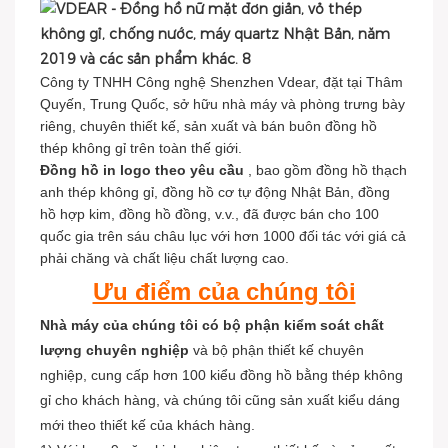
Công ty TNHH Công nghệ Shenzhen Vdear, đặt tại Thâm
Quyến, Trung Quốc, sở hữu nhà máy và phòng trưng bày
riêng, chuyên thiết kế, sản xuất và bán buôn đồng hồ
thép không gỉ trên toàn thế giới.
Đồng hồ in logo theo yêu cầu
, bao gồm đồng hồ thạch
anh thép không gỉ, đồng hồ cơ tự động Nhật Bản, đồng
hồ hợp kim, đồng hồ đồng, v.v., đã được bán cho 100
quốc gia trên sáu châu lục với hơn 1000 đối tác với giá cả
phải chăng và chất liệu chất lượng cao.
Ưu điểm của chúng tôi
Nhà máy của chúng tôi có bộ phận kiểm soát chất
lượng chuyên nghiệp
và bộ phận thiết kế chuyên
nghiệp, cung cấp hơn 100 kiểu đồng hồ bằng thép không
gỉ cho khách hàng, và chúng tôi cũng sản xuất kiểu dáng
mới theo thiết kế của khách hàng.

===

__Task__
Search the listing above for the string "lượng" and return each line it appears on.

__Response area__
phải chăng và chất liệu chất lượng cao.
lượng chuyên nghiệp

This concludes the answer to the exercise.